**What needs to be done**
Your job is to set down the stretch of entries that opens with the line containing "Triarchic Model" and closes with the line containing "Manager, I preferred". Keep both end lines, copy each exactly, and add nothing.

Page images and extracted text:
Content starts

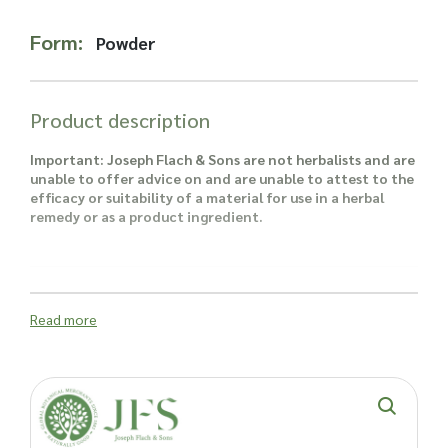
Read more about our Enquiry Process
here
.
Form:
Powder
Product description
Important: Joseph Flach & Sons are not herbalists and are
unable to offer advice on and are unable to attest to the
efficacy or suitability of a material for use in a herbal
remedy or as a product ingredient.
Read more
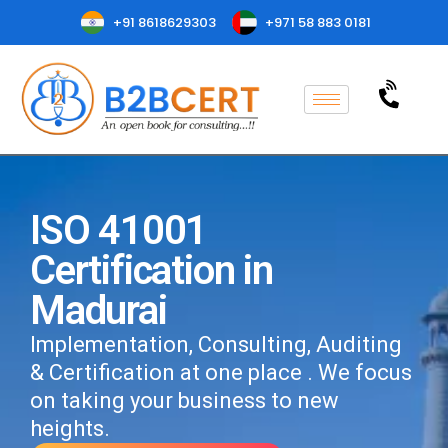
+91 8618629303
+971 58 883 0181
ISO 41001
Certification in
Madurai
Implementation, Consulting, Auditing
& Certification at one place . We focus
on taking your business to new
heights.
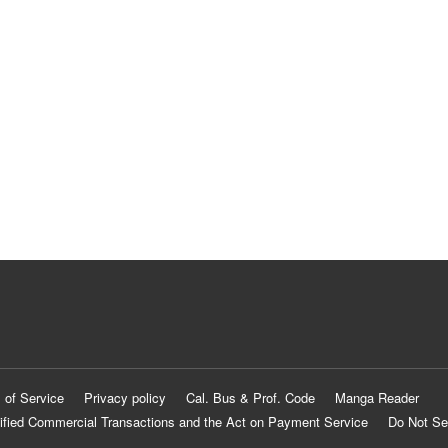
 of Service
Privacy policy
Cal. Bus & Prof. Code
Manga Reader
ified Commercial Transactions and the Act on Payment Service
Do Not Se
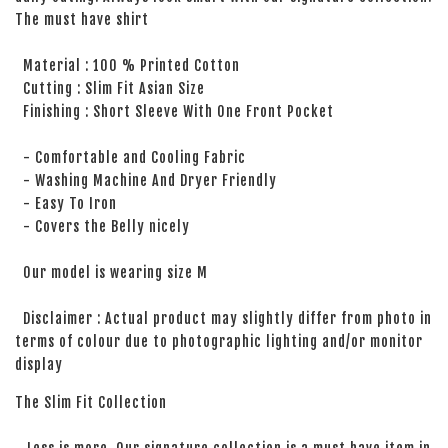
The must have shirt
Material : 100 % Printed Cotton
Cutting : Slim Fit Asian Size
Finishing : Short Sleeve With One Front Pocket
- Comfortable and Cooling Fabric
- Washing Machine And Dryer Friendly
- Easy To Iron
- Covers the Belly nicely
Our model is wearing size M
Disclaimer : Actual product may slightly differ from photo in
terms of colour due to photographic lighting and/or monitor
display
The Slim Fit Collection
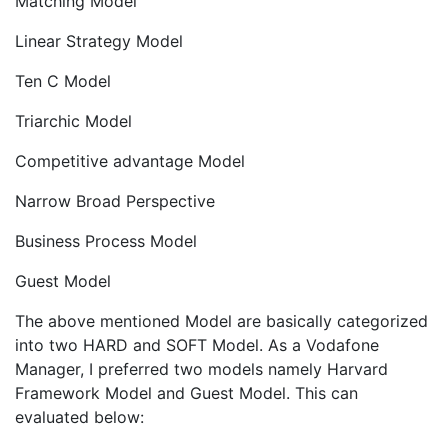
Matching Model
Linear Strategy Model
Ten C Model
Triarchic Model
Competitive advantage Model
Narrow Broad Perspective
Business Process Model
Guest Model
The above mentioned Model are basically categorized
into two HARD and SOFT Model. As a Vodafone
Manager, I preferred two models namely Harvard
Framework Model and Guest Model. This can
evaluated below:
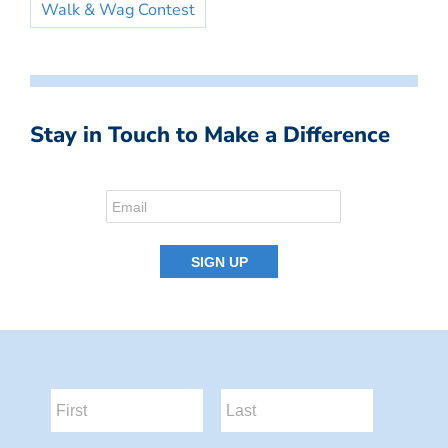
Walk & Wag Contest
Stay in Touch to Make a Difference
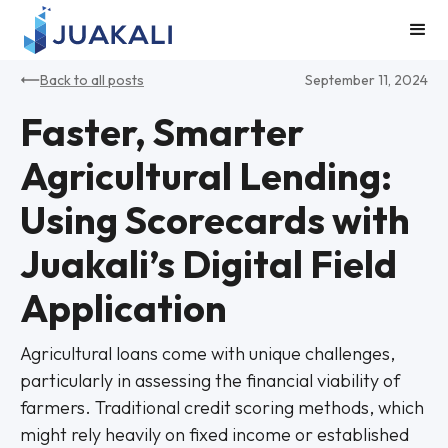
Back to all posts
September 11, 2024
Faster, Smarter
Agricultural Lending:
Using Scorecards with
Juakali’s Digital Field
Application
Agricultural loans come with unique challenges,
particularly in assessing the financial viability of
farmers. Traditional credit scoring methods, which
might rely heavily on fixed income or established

Content ends

**Reply**
Triarchic Model
Competitive advantage Model
Narrow Broad Perspective
Business Process Model
Guest Model
The above mentioned Model are basically categorized
into two HARD and SOFT Model. As a Vodafone
Manager, I preferred two models namely Harvard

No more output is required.